PROBLEM DETAILS: Print all of the records. Exclude the images.

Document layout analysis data
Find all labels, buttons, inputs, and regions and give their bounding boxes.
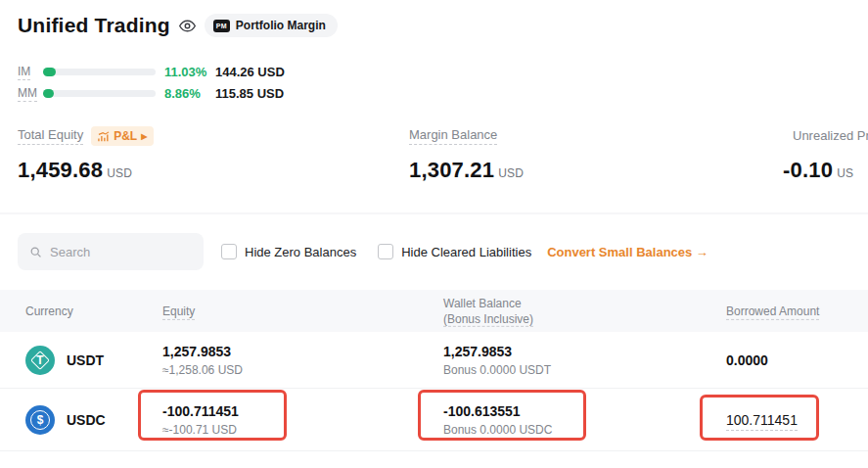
pnl-label: P&L (114, 129, 137, 143)
equity-usd-estimate: ≈1,258.06 USD (162, 363, 243, 377)
usdc-icon: $ (25, 405, 55, 435)
total-equity-label[interactable]: Total Equity (18, 127, 83, 145)
total-equity-card: Total Equity P&L ▶ 1,459.68USD (18, 125, 154, 183)
table-row-usdc[interactable]: $ USDC -100.711451 ≈-100.71 USD -100.613… (0, 389, 868, 451)
balances-table: Currency Equity Wallet Balance (Bonus In… (0, 290, 868, 451)
im-value: 144.26 USD (215, 65, 285, 79)
table-header-row: Currency Equity Wallet Balance (Bonus In… (0, 290, 868, 332)
margin-balance-label[interactable]: Margin Balance (409, 127, 497, 145)
wallet-bonus: Bonus 0.0000 USDT (443, 363, 551, 377)
pnl-button[interactable]: P&L ▶ (91, 126, 154, 146)
portfolio-margin-label: Portfolio Margin (236, 19, 326, 32)
mm-label: MM (18, 86, 41, 100)
portfolio-margin-badge[interactable]: PM Portfolio Margin (205, 14, 338, 37)
eye-icon[interactable] (179, 18, 196, 34)
equity-cell: 1,257.9853 ≈1,258.06 USD (162, 344, 243, 377)
currency-cell: T USDT (25, 346, 104, 375)
im-percent: 11.03% (164, 65, 209, 79)
column-header-borrowed-amount[interactable]: Borrowed Amount (726, 303, 819, 318)
wallet-balance-cell: 1,257.9853 Bonus 0.0000 USDT (443, 344, 551, 377)
column-header-currency: Currency (25, 303, 73, 318)
hide-zero-balances-group: Hide Zero Balances (221, 244, 356, 259)
equity-usd-estimate: ≈-100.71 USD (162, 423, 239, 437)
mm-progress-fill (43, 89, 54, 98)
mm-ratio-row: MM 8.86% 115.85 USD (18, 82, 285, 104)
im-label: IM (18, 65, 41, 78)
page-header: Unified Trading PM Portfolio Margin (18, 14, 338, 37)
borrowed-amount-value[interactable]: 100.711451 (726, 412, 798, 431)
im-ratio-row: IM 11.03% 144.26 USD (18, 61, 285, 82)
mm-progress-bar (43, 90, 156, 97)
unrealized-pnl-unit: US (837, 166, 853, 180)
hide-zero-balances-label[interactable]: Hide Zero Balances (245, 245, 356, 259)
margin-balance-unit: USD (498, 166, 524, 180)
wallet-bonus: Bonus 0.0000 USDC (443, 423, 552, 437)
borrowed-amount-cell: 100.711451 (726, 411, 798, 429)
im-progress-fill (43, 68, 56, 76)
total-equity-unit: USD (107, 166, 132, 180)
hide-cleared-liabilities-checkbox[interactable] (378, 244, 393, 259)
wallet-balance-value: -100.613551 (443, 403, 552, 419)
portfolio-margin-icon: PM (213, 20, 230, 32)
hide-cleared-liabilities-group: Hide Cleared Liabilities (378, 244, 531, 259)
table-row-usdt[interactable]: T USDT 1,257.9853 ≈1,258.06 USD 1,257.98… (0, 332, 868, 389)
borrowed-amount-cell: 0.0000 (726, 352, 768, 368)
margin-ratio-section: IM 11.03% 144.26 USD MM 8.86% 115.85 USD (18, 61, 285, 104)
margin-balance-card: Margin Balance 1,307.21USD (409, 125, 524, 183)
borrowed-amount-value: 0.0000 (726, 352, 768, 368)
filter-bar: Hide Zero Balances Hide Cleared Liabilit… (18, 233, 708, 270)
unrealized-pnl-value: -0.10US (783, 158, 868, 183)
column-header-equity[interactable]: Equity (162, 303, 195, 318)
currency-name: USDT (67, 352, 104, 368)
currency-name: USDC (67, 412, 106, 428)
equity-value: 1,257.9853 (162, 344, 243, 359)
wallet-balance-cell: -100.613551 Bonus 0.0000 USDC (443, 403, 552, 437)
usdt-icon: T (25, 346, 55, 375)
search-input[interactable] (50, 245, 192, 259)
chart-icon (98, 131, 110, 142)
im-progress-bar (43, 69, 156, 75)
page-title: Unified Trading (18, 14, 170, 37)
equity-value: -100.711451 (162, 403, 239, 419)
search-box[interactable] (18, 233, 204, 270)
section-divider (0, 212, 868, 214)
convert-small-balances-link[interactable]: Convert Small Balances → (547, 245, 708, 259)
margin-balance-value: 1,307.21USD (409, 158, 524, 183)
mm-percent: 8.86% (164, 86, 209, 101)
unified-trading-page: Unified Trading PM Portfolio Margin IM 1… (0, 0, 868, 468)
chevron-right-icon: ▶ (141, 132, 147, 141)
hide-zero-balances-checkbox[interactable] (221, 244, 237, 259)
equity-cell: -100.711451 ≈-100.71 USD (162, 403, 239, 437)
search-icon (29, 245, 42, 259)
unrealized-pnl-card: Unrealized Pr -0.10US (783, 125, 868, 183)
hide-cleared-liabilities-label[interactable]: Hide Cleared Liabilities (401, 245, 531, 259)
column-header-wallet-balance[interactable]: Wallet Balance (Bonus Inclusive) (443, 295, 533, 326)
wallet-balance-value: 1,257.9853 (443, 344, 551, 359)
unrealized-pnl-label: Unrealized Pr (793, 128, 868, 145)
currency-cell: $ USDC (25, 405, 106, 435)
mm-value: 115.85 USD (215, 86, 284, 101)
total-equity-value: 1,459.68USD (18, 158, 154, 183)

ANSWER AREA:
Find all labels, buttons, inputs, and regions and give their bounding boxes.
pnl-label: P&L (114, 129, 137, 143)
equity-usd-estimate: ≈1,258.06 USD (162, 363, 243, 377)
usdc-icon: $ (25, 405, 55, 435)
total-equity-label[interactable]: Total Equity (18, 127, 83, 145)
total-equity-card: Total Equity P&L ▶ 1,459.68USD (18, 125, 154, 183)
table-row-usdc[interactable]: $ USDC -100.711451 ≈-100.71 USD -100.613… (0, 389, 868, 451)
balances-table: Currency Equity Wallet Balance (Bonus In… (0, 290, 868, 451)
im-value: 144.26 USD (215, 65, 285, 79)
table-header-row: Currency Equity Wallet Balance (Bonus In… (0, 290, 868, 332)
margin-balance-label[interactable]: Margin Balance (409, 127, 497, 145)
wallet-bonus: Bonus 0.0000 USDT (443, 363, 551, 377)
pnl-button[interactable]: P&L ▶ (91, 126, 154, 146)
portfolio-margin-label: Portfolio Margin (236, 19, 326, 32)
mm-label: MM (18, 86, 41, 100)
portfolio-margin-badge[interactable]: PM Portfolio Margin (205, 14, 338, 37)
eye-icon[interactable] (179, 18, 196, 34)
equity-cell: 1,257.9853 ≈1,258.06 USD (162, 344, 243, 377)
currency-cell: T USDT (25, 346, 104, 375)
im-percent: 11.03% (164, 65, 209, 79)
column-header-borrowed-amount[interactable]: Borrowed Amount (726, 303, 819, 318)
wallet-balance-cell: 1,257.9853 Bonus 0.0000 USDT (443, 344, 551, 377)
column-header-currency: Currency (25, 303, 73, 318)
hide-zero-balances-group: Hide Zero Balances (221, 244, 356, 259)
equity-usd-estimate: ≈-100.71 USD (162, 423, 239, 437)
mm-progress-fill (43, 89, 54, 98)
mm-ratio-row: MM 8.86% 115.85 USD (18, 82, 285, 104)
im-label: IM (18, 65, 41, 78)
page-header: Unified Trading PM Portfolio Margin (18, 14, 338, 37)
borrowed-amount-value[interactable]: 100.711451 (726, 412, 798, 431)
im-ratio-row: IM 11.03% 144.26 USD (18, 61, 285, 82)
mm-progress-bar (43, 90, 156, 97)
unrealized-pnl-unit: US (837, 166, 853, 180)
hide-zero-balances-label[interactable]: Hide Zero Balances (245, 245, 356, 259)
margin-balance-unit: USD (498, 166, 524, 180)
wallet-bonus: Bonus 0.0000 USDC (443, 423, 552, 437)
borrowed-amount-cell: 100.711451 (726, 411, 798, 429)
im-progress-fill (43, 68, 56, 76)
total-equity-unit: USD (107, 166, 132, 180)
hide-cleared-liabilities-checkbox[interactable] (378, 244, 393, 259)
wallet-balance-value: -100.613551 (443, 403, 552, 419)
portfolio-margin-icon: PM (213, 20, 230, 32)
hide-cleared-liabilities-group: Hide Cleared Liabilities (378, 244, 531, 259)
table-row-usdt[interactable]: T USDT 1,257.9853 ≈1,258.06 USD 1,257.98… (0, 332, 868, 389)
borrowed-amount-cell: 0.0000 (726, 352, 768, 368)
margin-ratio-section: IM 11.03% 144.26 USD MM 8.86% 115.85 USD (18, 61, 285, 104)
margin-balance-card: Margin Balance 1,307.21USD (409, 125, 524, 183)
borrowed-amount-value: 0.0000 (726, 352, 768, 368)
filter-bar: Hide Zero Balances Hide Cleared Liabilit… (18, 233, 708, 270)
unrealized-pnl-value: -0.10US (783, 158, 868, 183)
column-header-equity[interactable]: Equity (162, 303, 195, 318)
currency-name: USDT (67, 352, 104, 368)
currency-name: USDC (67, 412, 106, 428)
equity-value: 1,257.9853 (162, 344, 243, 359)
wallet-balance-cell: -100.613551 Bonus 0.0000 USDC (443, 403, 552, 437)
usdt-icon: T (25, 346, 55, 375)
search-input[interactable] (50, 245, 192, 259)
chart-icon (98, 131, 110, 142)
im-progress-bar (43, 69, 156, 75)
page-title: Unified Trading (18, 14, 170, 37)
equity-value: -100.711451 (162, 403, 239, 419)
search-box[interactable] (18, 233, 204, 270)
section-divider (0, 212, 868, 214)
convert-small-balances-link[interactable]: Convert Small Balances → (547, 245, 708, 259)
margin-balance-value: 1,307.21USD (409, 158, 524, 183)
mm-percent: 8.86% (164, 86, 209, 101)
unified-trading-page: Unified Trading PM Portfolio Margin IM 1… (0, 0, 868, 468)
chevron-right-icon: ▶ (141, 132, 147, 141)
hide-zero-balances-checkbox[interactable] (221, 244, 237, 259)
equity-cell: -100.711451 ≈-100.71 USD (162, 403, 239, 437)
search-icon (29, 245, 42, 259)
unrealized-pnl-card: Unrealized Pr -0.10US (783, 125, 868, 183)
hide-cleared-liabilities-label[interactable]: Hide Cleared Liabilities (401, 245, 531, 259)
column-header-wallet-balance[interactable]: Wallet Balance (Bonus Inclusive) (443, 295, 533, 326)
wallet-balance-value: 1,257.9853 (443, 344, 551, 359)
unrealized-pnl-label: Unrealized Pr (793, 128, 868, 145)
currency-cell: $ USDC (25, 405, 106, 435)
mm-value: 115.85 USD (215, 86, 284, 101)
total-equity-value: 1,459.68USD (18, 158, 154, 183)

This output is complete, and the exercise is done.